# Moving humminbird ???



## WalleyeMike23 (Dec 9, 2009)

I have a humminbird 958 at the bow now with the transducer mounted to the terovva. What I would like to do is be able to move it back and forth from bow to transom. What would I need to accomplish this???

Sent from my SM-N900T using Ohub Campfire mobile app


----------



## papaperch (Apr 12, 2004)

Another Gimbal Mount , another power cord , a transducer switch and another Cable to route GPS to both positions. Probably all parts needed going to run you 150-175 neighborhood.


----------



## elkhtr (Oct 23, 2006)

UNLESS, you want to run it with a separate transducer, which mounts to the transom, so you can use it at higher speeds without the trolling motor in the water. Then you would also need another transducer to mount on the transom as well (along with the items noted by papaperch).


----------



## WalleyeMike23 (Dec 9, 2009)

Thanks guys. Where would be the best place to get these things at??

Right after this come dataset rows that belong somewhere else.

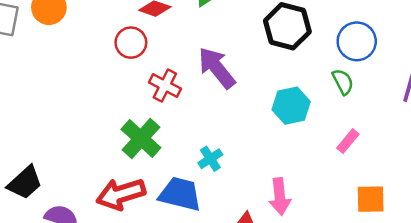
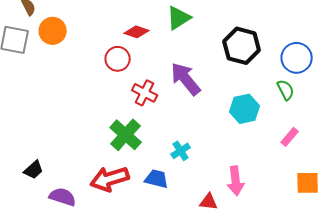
black trapezoid: (25, 183) -> (34, 170), size x0.7
blue trapezoid: (180, 194) -> (157, 179), size x0.7

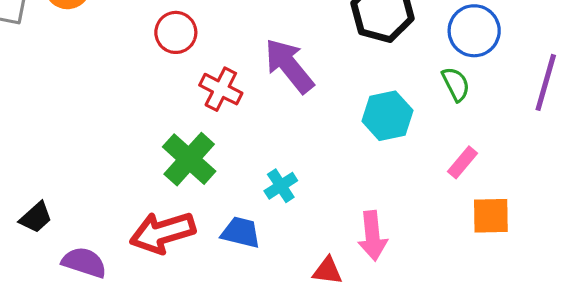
orange square: (308, 183) -> (491, 216), moved

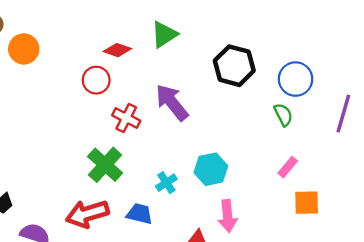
cyan hexagon: (387, 116) -> (211, 169), moved

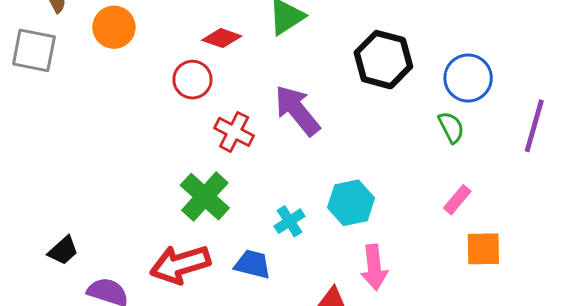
orange circle: (24, 49) -> (114, 27), moved

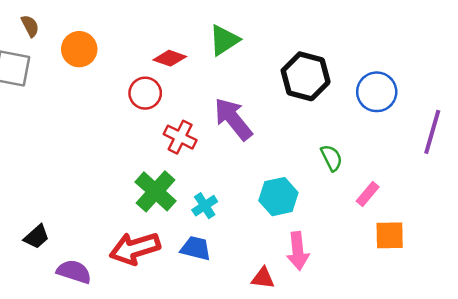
green semicircle: (451, 127) -> (331, 158), moved
cyan cross: (289, 221) -> (205, 206), moved

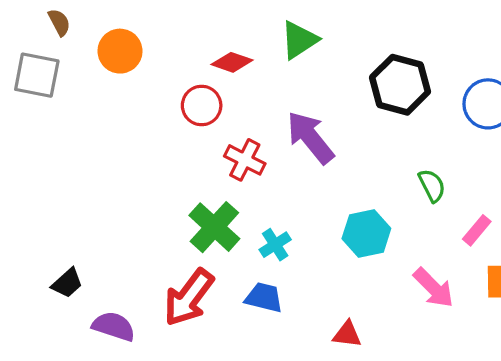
red arrow: (135, 248) -> (189, 297), turned -36
pink arrow: (298, 251) -> (434, 288), moved, turned -39

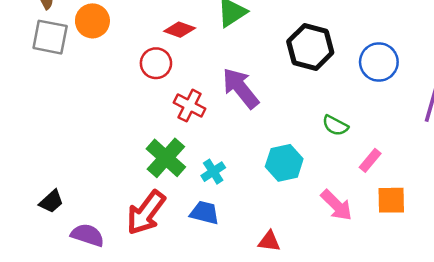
gray square: (37, 75) -> (50, 37), moved
green semicircle: (432, 185) -> (335, 125), turned 145

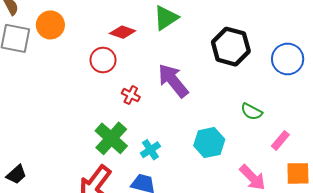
red cross: (190, 106) -> (131, 95), size x0.7

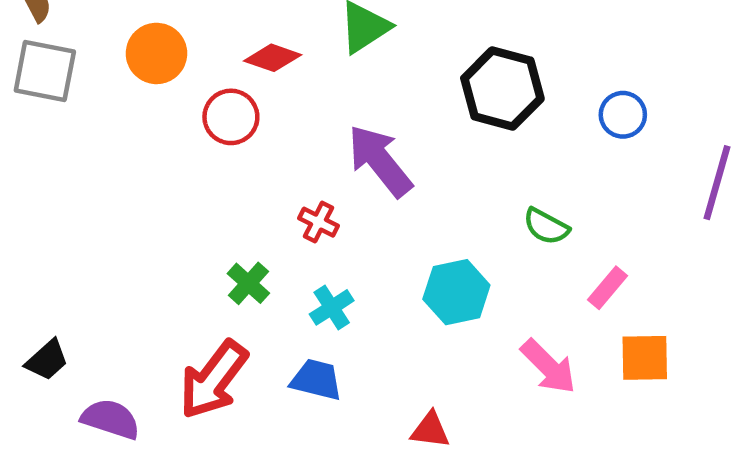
orange circle: (50, 25) -> (156, 53), moved
blue circle: (288, 59) -> (623, 115), size x0.7
red cross: (131, 95) -> (319, 222), moved
green cross: (111, 138) -> (248, 283), size x0.6

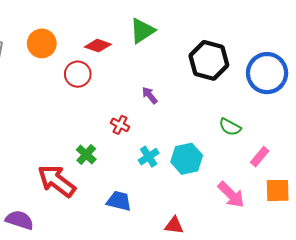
blue circle: (623, 115) -> (267, 73), size x1.8
purple arrow: (380, 161) -> (150, 95), size x0.5
cyan cross: (332, 307) -> (149, 157), moved
red arrow: (213, 380) -> (57, 181), moved, turned 90

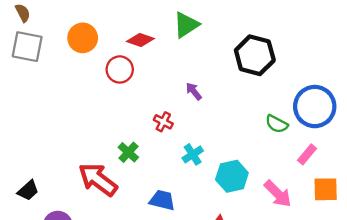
blue circle: (267, 73) -> (315, 107), moved
cyan hexagon: (187, 159) -> (232, 176), moved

Sent from my SM-N900T using Ohub Campfire mobile app


----------



## papaperch (Apr 12, 2004)

I probably got everything you need. Find a price you can live with on line somewhere. I will do my best to at least match that. Due to my upgrading all the time I always have extra parts on hand. Look up Berlin Center on google. should be about 50 minutes from you I think.


----------